Some people are surprised when they first find out that the Church requires years of philosophy for those preparing for the priesthood. In the midst of my Ancient Philosophy course, I was prone to lose sight of its helpfulness toward the end goal. Does it really matter whether Thales thought the universe was made of water? Do I really need to know why Parmenides said that motion was impossible? I mean, no one in our society denies motion, but people do deny the Eucharist and objective morality. How easy it is to want to get on with philosophy and get to theology—the good stuff.
The typical response to all this is that philosophy helps you to think critically and that a good philosophical background is necessary for a good theological education. And I could not agree more fully. But one additional perk is that philosophical arguments often serve as great analogies for the Christian life.
For Plato, what we experience is not reality. He claims that reality is transcendent; only the transcendent “forms” are truly real. Take a horse for instance. You can see and touch the horse, but the horse is only a glimpse of reality. Instead, the true reality of the horse is its form of “horse-ness”. Only by transcending this physical realm will we be able to truly experience reality. Plato explains this teaching by means of his famous Allegory of the Cave.

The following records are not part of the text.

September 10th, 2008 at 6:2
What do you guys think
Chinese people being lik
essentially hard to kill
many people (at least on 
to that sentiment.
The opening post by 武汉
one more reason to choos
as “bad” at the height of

In Plato’s cave we find a crowd of people staring at shadows on the wall. Since these people have never left the cave or turned around to see the puppets casting the shadows, this is all they know. The shadows are their reality. But then, one man turns around, sees the puppets for what they are, and walks outside into the daylight. Blinded by the overwhelming light of day, he suddenly realizes that these shadows were only suggestive of reality. In stepping outside, he has come to experience Plato’s transcendent reality. Because the man was brave enough to endure the daylight stinging his cave adjusted eyes, he can now know the truth. He is amazed and enamored with his discovery of reality. He never wants to return to the cave’s darkness now that he can behold reality face-to-face.

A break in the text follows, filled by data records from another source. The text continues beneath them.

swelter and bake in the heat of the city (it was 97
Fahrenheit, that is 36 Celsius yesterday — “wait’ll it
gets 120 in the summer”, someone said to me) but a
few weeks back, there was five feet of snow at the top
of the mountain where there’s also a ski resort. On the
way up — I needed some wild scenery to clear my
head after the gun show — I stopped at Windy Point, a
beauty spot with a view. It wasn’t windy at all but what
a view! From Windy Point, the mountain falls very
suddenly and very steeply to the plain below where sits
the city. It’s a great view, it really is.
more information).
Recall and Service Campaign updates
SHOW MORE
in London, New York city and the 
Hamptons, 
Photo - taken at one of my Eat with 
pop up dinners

Instead of permitting the man to stay outside the cave, Plato teaches that the man must return to rule the people as their Philosopher-King. He has an obligation to govern the cave dwellers for they will be worse off without him.
I won’t get into all the problematic aspects of Plato’s teaching on the forms. Let it suffice to say that for Aristotle and St. Thomas, reality is immanent. The computer screen you are currently looking at is real. Metaphysical problems aside, Plato’s Allegory of the Cave is a great analogy for the Christian life.
Let’s say that the cave is the world we live in, the shadows are created goods, and the outside is the spiritual realm. Just like the many cave dwellers in Plato’s story, it is very easy for us to get consumed by the things around us. We can be so focused on the shadows inside the cave, lured by the promise of riches and material goods, that we forget there is more to this life. But like the man who escapes the cave, the Christian faces the bright light. This walking out of the cave is the very journey of the Christian here on Earth. The Christian walks out of the cave, realizes there is more to life than this passing world, and has a conversion of heart. Just as the bright light was painful to the cave dweller’s eyes, so the Christian life is not easy. For “if any man would come after me, let him deny himself and take up his cross and follow me” (Mt 16:24). We have to face our imperfections and embrace the trials in our life, always aware that these difficulties are oriented towards something good. We don’t embrace the cross because the cross is pleasurable, we embrace it for the sake of life with Christ.
Heeding the advice of Plato, we too must return to the cave. We cannot be content with our own faith and keep it locked up for ourselves. However, we must not return to lord it over others (cf. Mt 20:25), as Plato proposes. Instead, we must tell others about the light of the world (cf. Jn 8:12), so that they might experience the beauty of the Truth outside the cave. Plato only permits a select few to leave the cave, but Christ “desires all men to be saved and to come to the knowledge of the truth” (1 Tim 2:4). During this year of faith, let us take the light we have received and return to the cave, taking to heart the words that Christ continues to speak to the Church, “Go into all the world and preach the Gospel” (Mk 6:15).